7. MIDI transformation for any genre
Use a MIDI transformer app (such as AutoTonic or AutoTheory), a dedicated MIDI plugin or scale lock mode in your DAW to fix MIDI input data to the key of your song. Used properly, these devices make it impossible to play a note out of your selected key and scale, so you can plonk around randomly on the keys and still end up with something useable.
You do have to work out the key your song is in, mind, and which scale you want to use; but even if you know a lot about theory, you can get some unexpectedly cool results using this technique.
8. Jazz: tritone substitutions
Substitution means replacing one chord with another one that performs the same harmonic function, and tritone substitution is a popular example of this in jazz.
A tritone is an interval of three whole tones (six semitones), so in a tritone substitution, a chord is replaced by one whose root note is a tritone away from the root of the original chord.
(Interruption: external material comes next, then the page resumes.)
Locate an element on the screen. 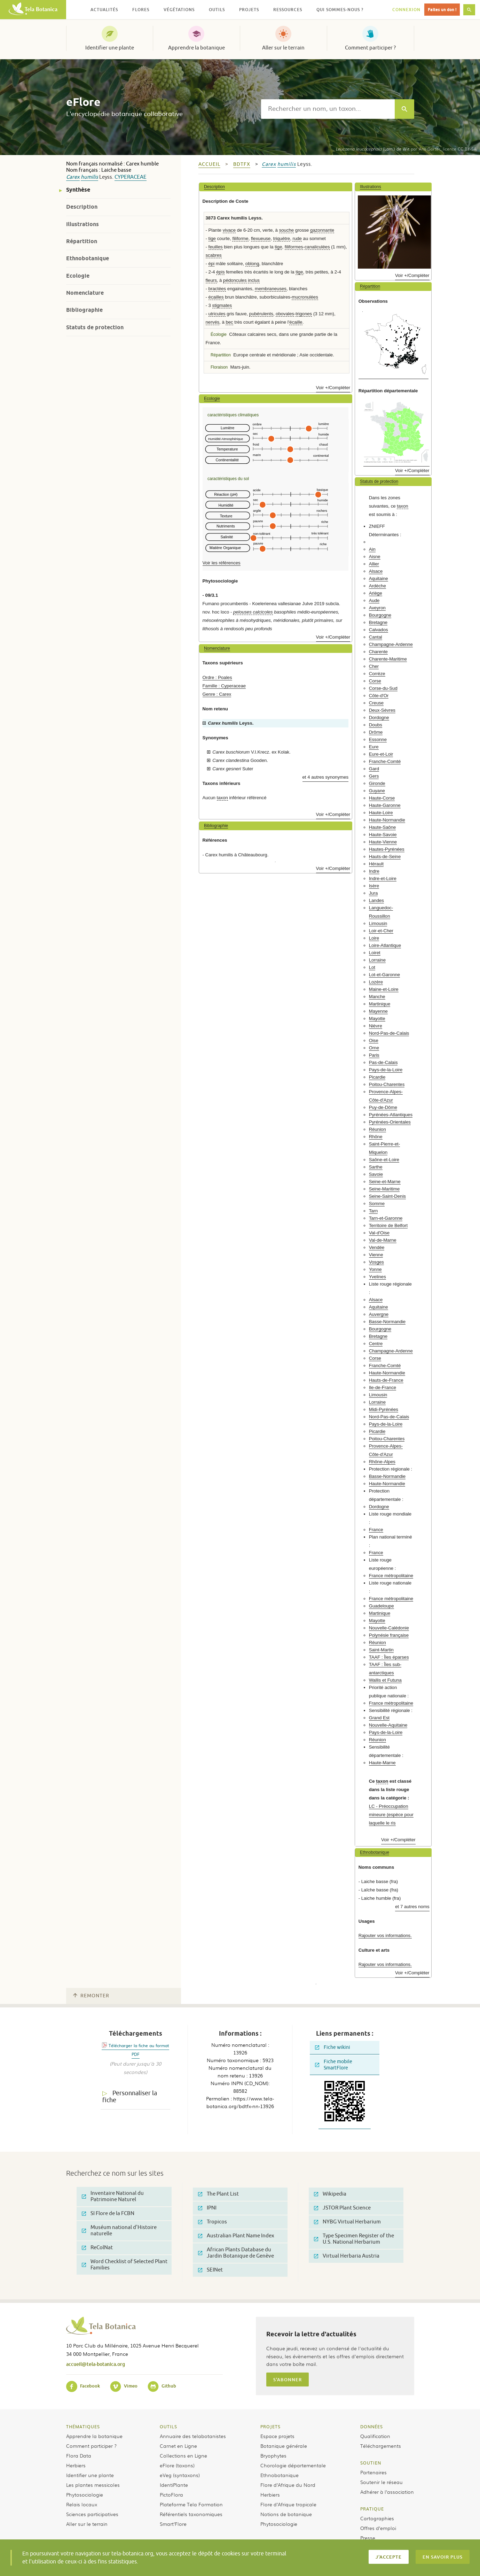 The image size is (480, 2576). IdentiPlante is located at coordinates (174, 2484). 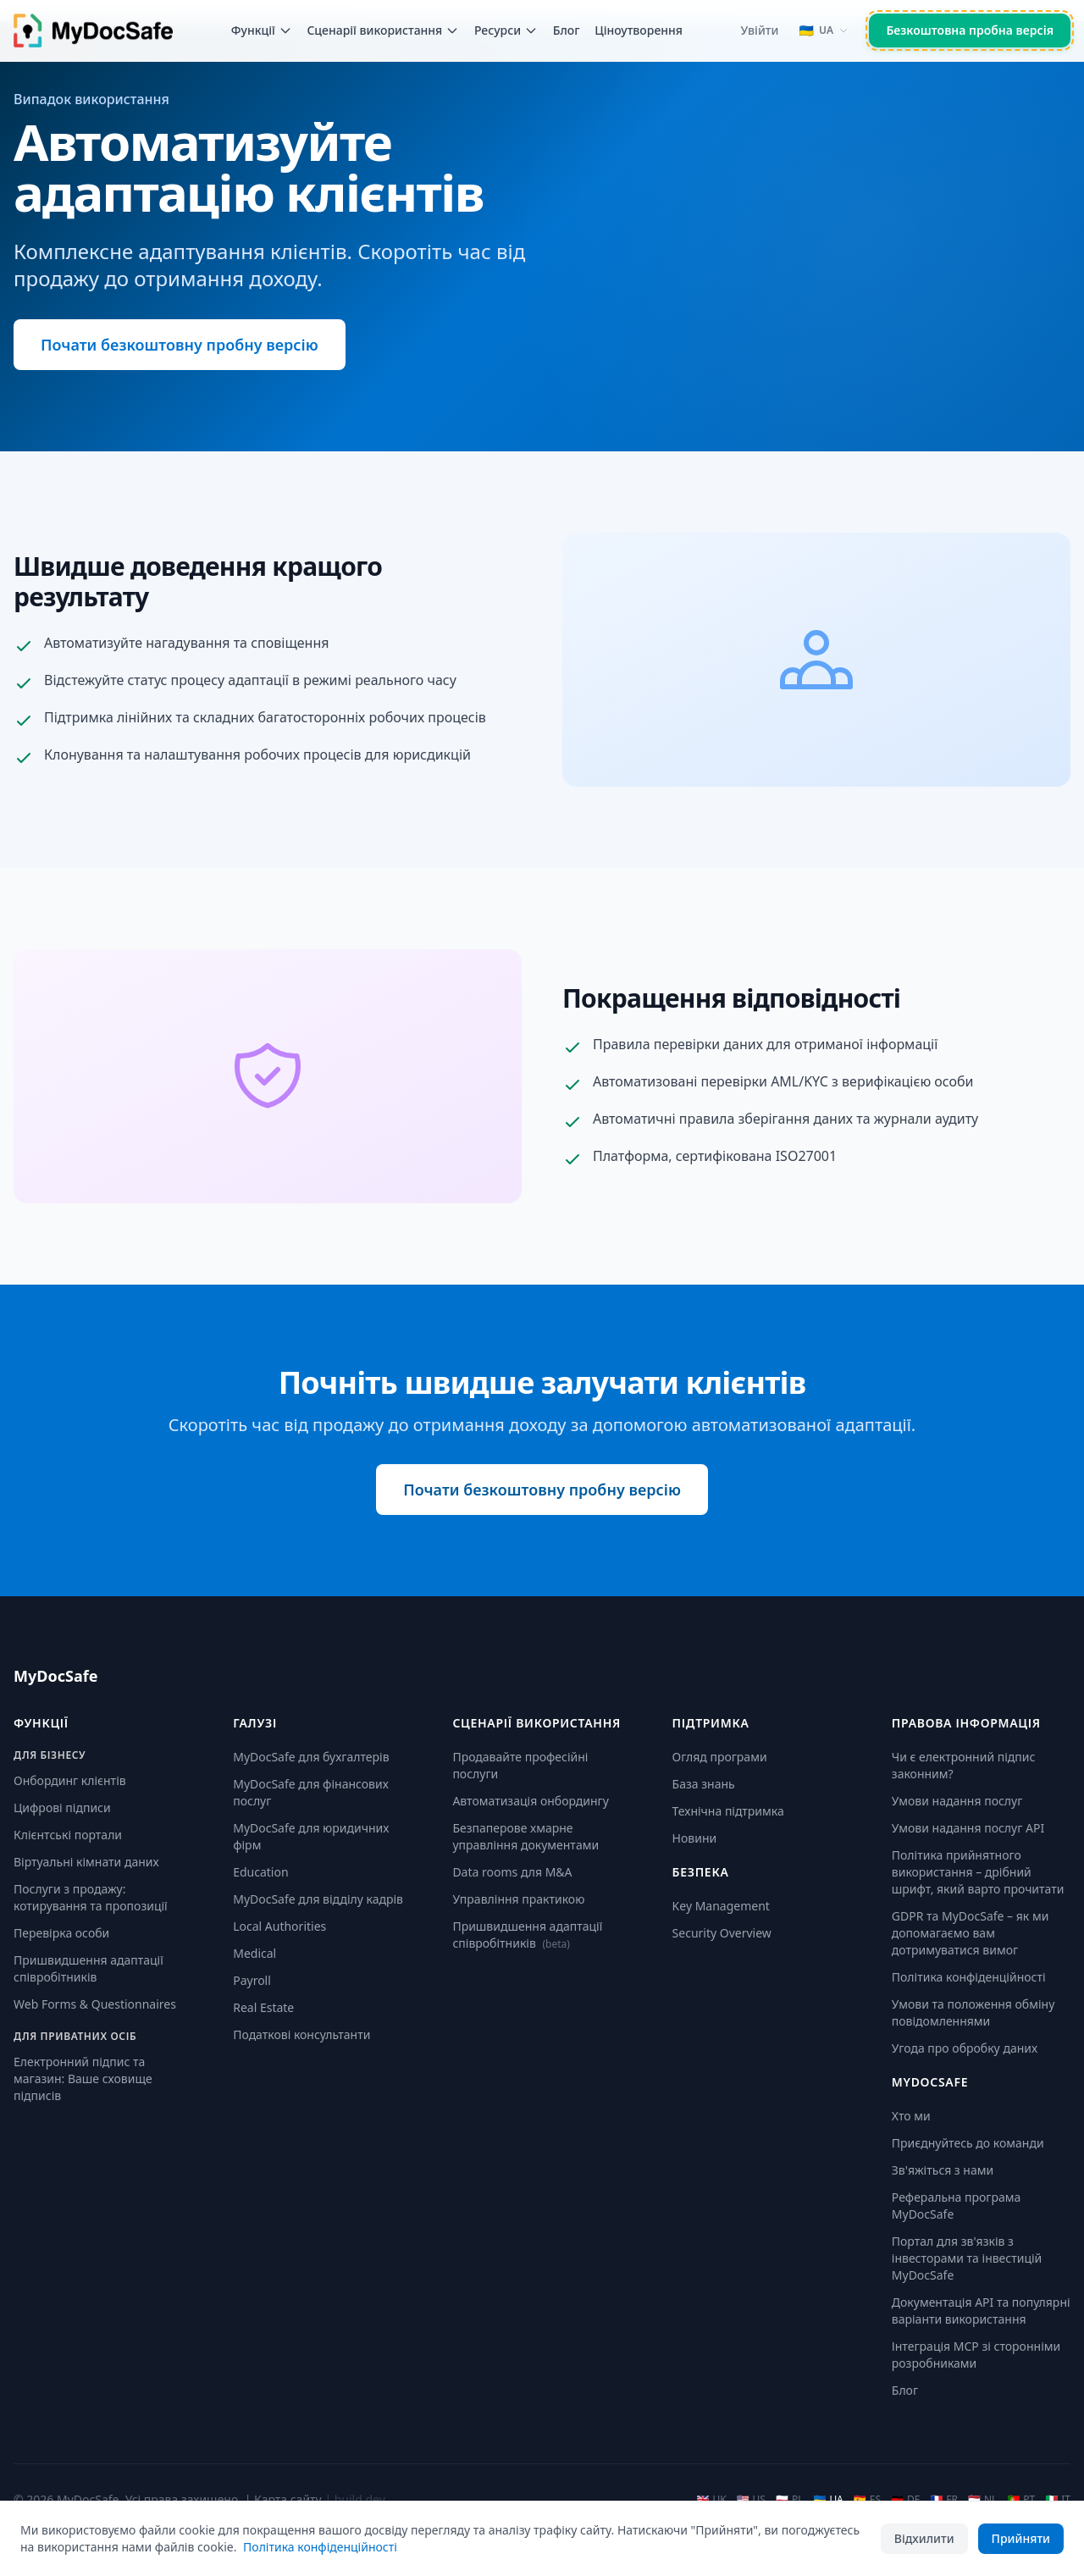 The image size is (1084, 2576). I want to click on Умови надання послуг, so click(957, 1801).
In our example, we’ve got a ii-V-I progression in the key of C major: Dm, G, C. We can replace the V (G) with Db - three whole tones down from G - for a jazzier, ii-bII-I sound that still resolves nicely back to the C.
9. Dancehall-pop: dem bow
Unlike traditional Caribbean dancehall songs, dancehall-pop music fuses authentic dancehall rhythms with material found in mainstream pop music, such as repeated choruses, melodic tunes and vocals with lashings of hard pitch correction.
The rhythm this genre uses is known as ‘dem bow riddim’ - it features a 4/4 kick drum at a medium tempo, with the 16th-notes of each bar divided into accents on 3+3+2+3+3+2, usually played on the snare to give a pushed, rolling feel to the track.